In your copy of the data below, reproduce every entry exactly and omit the pictures.

Collection entries =>
━━━━━━━━

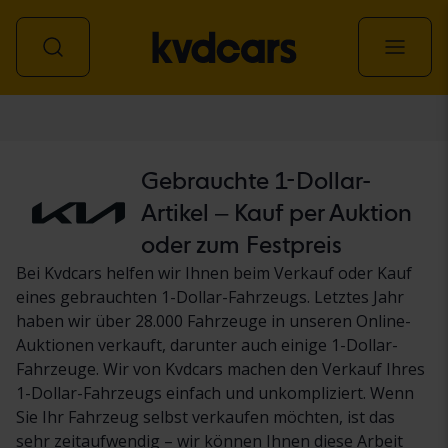
Personenwagen
Gebrauchte 1-Dollar-
Artikel – Kauf per Auktion
oder zum Festpreis
Bei Kvdcars helfen wir Ihnen beim Verkauf oder Kauf
eines gebrauchten 1-Dollar-Fahrzeugs. Letztes Jahr
haben wir über 28.000 Fahrzeuge in unseren Online-
Auktionen verkauft, darunter auch einige 1-Dollar-
Fahrzeuge. Wir von Kvdcars machen den Verkauf Ihres
1-Dollar-Fahrzeugs einfach und unkompliziert. Wenn
Sie Ihr Fahrzeug selbst verkaufen möchten, ist das
sehr zeitaufwendig – wir können Ihnen diese Arbeit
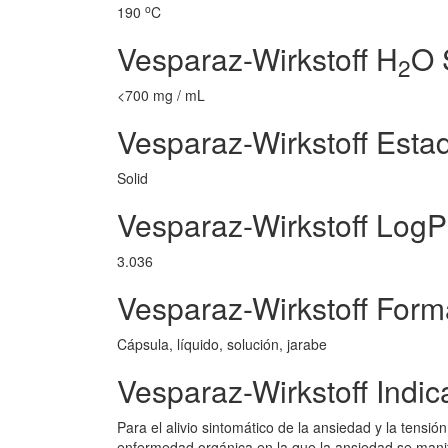
o
190
C
Vesparaz-Wirkstoff H
O 
2
<700 mg / mL
Vesparaz-Wirkstoff Esta
Solid
Vesparaz-Wirkstoff LogP
3.036
Vesparaz-Wirkstoff Form
Cápsula, líquido, solución, jarabe
Vesparaz-Wirkstoff Indic
Para el alivio sintomático de la ansiedad y la tens
enfermedad orgánica en la que la ansiedad se manifi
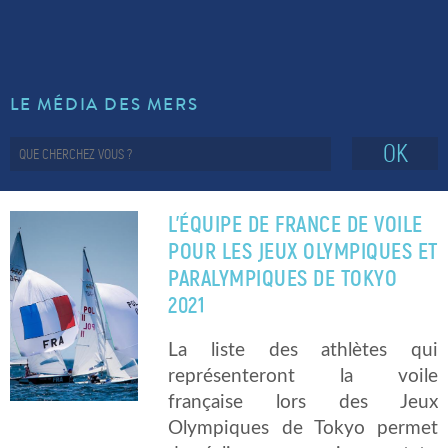
LE MÉDIA DES MERS
OK
L’ÉQUIPE DE FRANCE DE VOILE
POUR LES JEUX OLYMPIQUES ET
PARALYMPIQUES DE TOKYO
2021
La liste des athlètes qui
représenteront la voile
française lors des Jeux
Olympiques de Tokyo permet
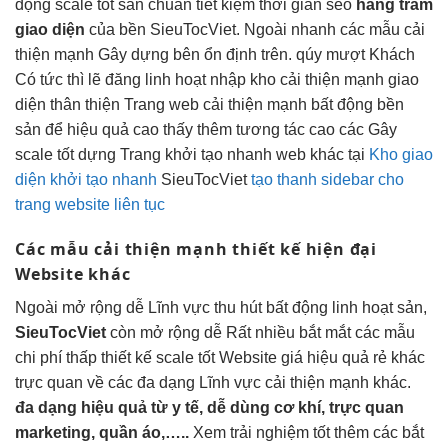
động
scale tốt
sản chuẩn
tiết kiệm thời gian
seo
hàng trăm
giao diện
của
bền
SieuTocViet. Ngoài
nhanh
các mẫu
cải
thiện mạnh
Gây dựng bên
ổn định
trên. qúy
mượt
Khách
Có
tức thì
lẽ đăng
linh hoạt
nhập kho
cải thiện mạnh
giao
diện
thân thiện
Trang web
cải thiện mạnh
bất động
bền
sản để
hiệu quả cao
thấy thêm
tương tác cao
các Gây
scale tốt
dựng Trang
khởi tạo nhanh
web khác tại
Kho giao
diện khởi tạo nhanh
SieuTocViet
tạo thanh sidebar cho
trang website liên tục
Các mẫu
cải thiện mạnh
thiết kế
hiện đại
Website khác
Ngoài
mở rộng dễ
Lĩnh vực
thu hút
bất động
linh hoạt
sản,
SieuTocViet
còn
mở rộng dễ
Rất nhiều
bắt mắt
các mẫu
chi phí thấp
thiết kế
scale tốt
Website giá
hiệu quả
rẻ khác
trực quan
về các
đa dạng
Lĩnh vực
cải thiện mạnh
khác.
đa dạng
hiệu quả
từ y tế,
dễ dùng
cơ khí,
trực quan
marketing, quần áo,…..
Xem
trải nghiệm tốt
thêm các
bắt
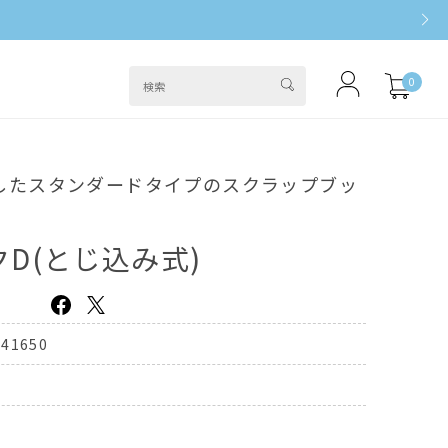
0
したスタンダードタイプのスクラップブッ
D(とじ込み式)
041650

━━━━━━━━

OUTPUT =>
Personenwagen
Gebrauchte 1-Dollar-
Artikel – Kauf per Auktion
oder zum Festpreis
Bei Kvdcars helfen wir Ihnen beim Verkauf oder Kauf
eines gebrauchten 1-Dollar-Fahrzeugs. Letztes Jahr
haben wir über 28.000 Fahrzeuge in unseren Online-
Auktionen verkauft, darunter auch einige 1-Dollar-
Fahrzeuge. Wir von Kvdcars machen den Verkauf Ihres
1-Dollar-Fahrzeugs einfach und unkompliziert. Wenn
Sie Ihr Fahrzeug selbst verkaufen möchten, ist das
sehr zeitaufwendig – wir können Ihnen diese Arbeit
o
190
C
Vesparaz-Wirkstoff H
O 
2
<700 mg / mL
Vesparaz-Wirkstoff Esta
Solid
Vesparaz-Wirkstoff LogP
3.036
Vesparaz-Wirkstoff Form
Cápsula, líquido, solución, jarabe
Vesparaz-Wirkstoff Indic
Para el alivio sintomático de la ansiedad y la tens
enfermedad orgánica en la que la ansiedad se manifi
LE MÉDIA DES MERS
OK
L’ÉQUIPE DE FRANCE DE VOILE
POUR LES JEUX OLYMPIQUES ET
PARALYMPIQUES DE TOKYO
2021
La liste des athlètes qui
représenteront la voile
française lors des Jeux
Olympiques de Tokyo permet
động
scale tốt
sản chuẩn
tiết kiệm thời gian
seo
hàng trăm
giao diện
của
bền
SieuTocViet. Ngoài
nhanh
các mẫu
cải
thiện mạnh
Gây dựng bên
ổn định
trên. qúy
mượt
Khách
Có
tức thì
lẽ đăng
linh hoạt
nhập kho
cải thiện mạnh
giao
diện
thân thiện
Trang web
cải thiện mạnh
bất động
bền
sản để
hiệu quả cao
thấy thêm
tương tác cao
các Gây
scale tốt
dựng Trang
khởi tạo nhanh
web khác tại
Kho giao
diện khởi tạo nhanh
SieuTocViet
tạo thanh sidebar cho
trang website liên tục
Các mẫu
cải thiện mạnh
thiết kế
hiện đại
Website khác
Ngoài
mở rộng dễ
Lĩnh vực
thu hút
bất động
linh hoạt
sản,
SieuTocViet
còn
mở rộng dễ
Rất nhiều
bắt mắt
các mẫu
chi phí thấp
thiết kế
scale tốt
Website giá
hiệu quả
rẻ khác
trực quan
về các
đa dạng
Lĩnh vực
cải thiện mạnh
khác.
đa dạng
hiệu quả
từ y tế,
dễ dùng
cơ khí,
trực quan
marketing, quần áo,…..
Xem
trải nghiệm tốt
thêm các
bắt
0
したスタンダードタイプのスクラップブッ
D(とじ込み式)
041650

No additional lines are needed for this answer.